### About this task
An exact copy of every entry is required, without the pictures.
[[ Data shown open ]]
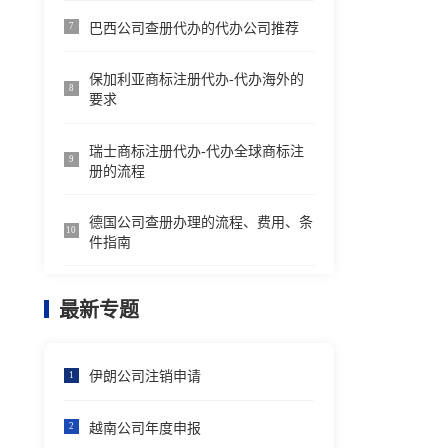
巴西公司查册代办的代办公司推荐
7
保加利亚商标注册代办-代办海外的
8
要求
瑞士商标注册代办-代办全球商标注
9
册的流程
德国公司查册办理的流程、费用、条
10
件指南
最新专题
伊朗公司注销申请
1
越南公司年度申报
2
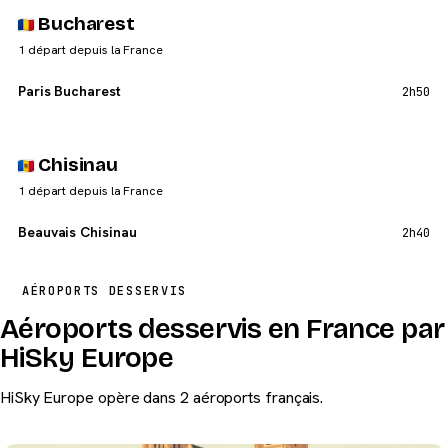
Bucharest
1 départ depuis la France
Paris Bucharest
2h50
Chisinau
1 départ depuis la France
Beauvais Chisinau
2h40
AÉROPORTS DESSERVIS
Aéroports desservis en France par
HiSky Europe
HiSky Europe opère dans 2 aéroports français.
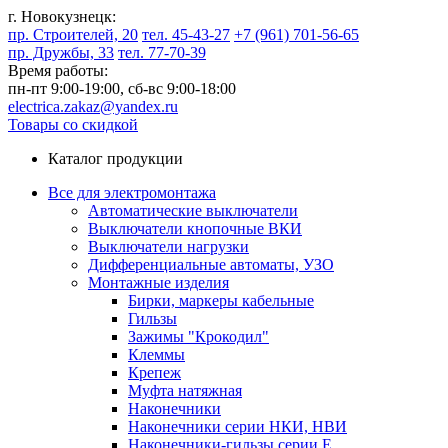
г. Новокузнецк:
пр. Строителей, 20
тел. 45-43-27
+7 (961) 701-56-65
пр. Дружбы, 33
тел. 77-70-39
Время работы:
пн-пт 9:00-19:00,
сб-вс 9:00-18:00
electrica.zakaz@yandex.ru
Товары со скидкой
Каталог продукции
Все для электромонтажа
Автоматические выключатели
Выключатели кнопочные ВКИ
Выключатели нагрузки
Дифференциальные автоматы, УЗО
Монтажные изделия
Бирки, маркеры кабельные
Гильзы
Зажимы "Крокодил"
Клеммы
Крепеж
Муфта натяжная
Наконечники
Наконечники серии НКИ, НВИ
Наконечники-гильзы серии Е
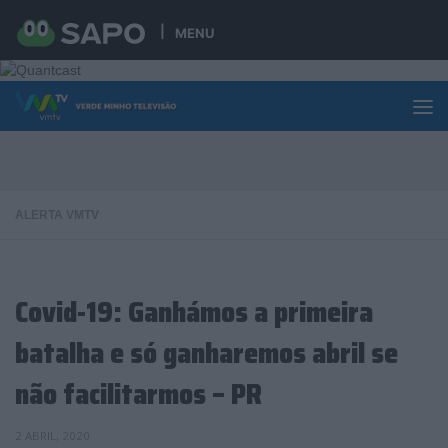
Skip to content
MENU
ALERTA VMTV
Covid-19: Ganhámos a primeira
batalha e só ganharemos abril se
não facilitarmos – PR
2 ABRIL, 2020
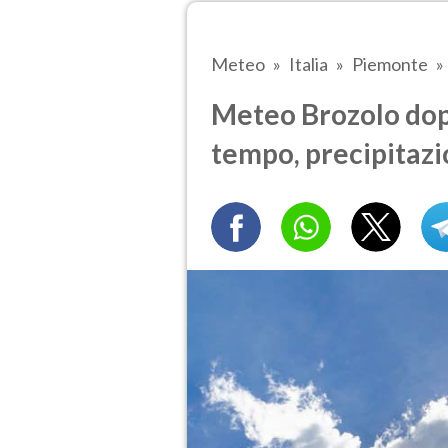
Meteo
Italia
Piemonte
Meteo Brozolo dop
tempo, precipitazi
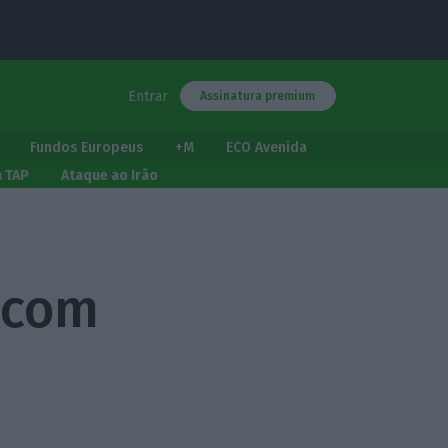
Entrar
Assinatura premium
Fundos Europeus
+M
ECO Avenida
a TAP
Ataque ao Irão
 com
[[ Data shown closed ]]
### Finished exercise
巴西公司查册代办的代办公司推荐
7
保加利亚商标注册代办-代办海外的
8
要求
瑞士商标注册代办-代办全球商标注
9
册的流程
德国公司查册办理的流程、费用、条
10
件指南
最新专题
伊朗公司注销申请
1
越南公司年度申报
2
Bucharest
1 départ depuis la France
Paris Bucharest
2h50
Chisinau
1 départ depuis la France
Beauvais Chisinau
2h40
AÉROPORTS DESSERVIS
Aéroports desservis en France par
HiSky Europe
HiSky Europe opère dans 2 aéroports français.
г. Новокузнецк:
пр. Строителей, 20
тел. 45-43-27
+7 (961) 701-56-65
пр. Дружбы, 33
тел. 77-70-39
Время работы:
пн-пт 9:00-19:00,
сб-вс 9:00-18:00
electrica.zakaz@yandex.ru
Товары со скидкой
Каталог продукции
Все для электромонтажа
Автоматические выключатели
Выключатели кнопочные ВКИ
Выключатели нагрузки
Дифференциальные автоматы, УЗО
Монтажные изделия
Бирки, маркеры кабельные
Гильзы
Зажимы "Крокодил"
Клеммы
Крепеж
Муфта натяжная
Наконечники
Наконечники серии НКИ, НВИ
Наконечники-гильзы серии Е
Skip to content
MENU
ALERTA VMTV
Covid-19: Ganhámos a primeira
batalha e só ganharemos abril se
não facilitarmos – PR
2 ABRIL, 2020
Meteo
Italia
Piemonte
Meteo Brozolo dop
tempo, precipitazi
Entrar
Assinatura premium
Fundos Europeus
+M
ECO Avenida
a TAP
Ataque ao Irão
 com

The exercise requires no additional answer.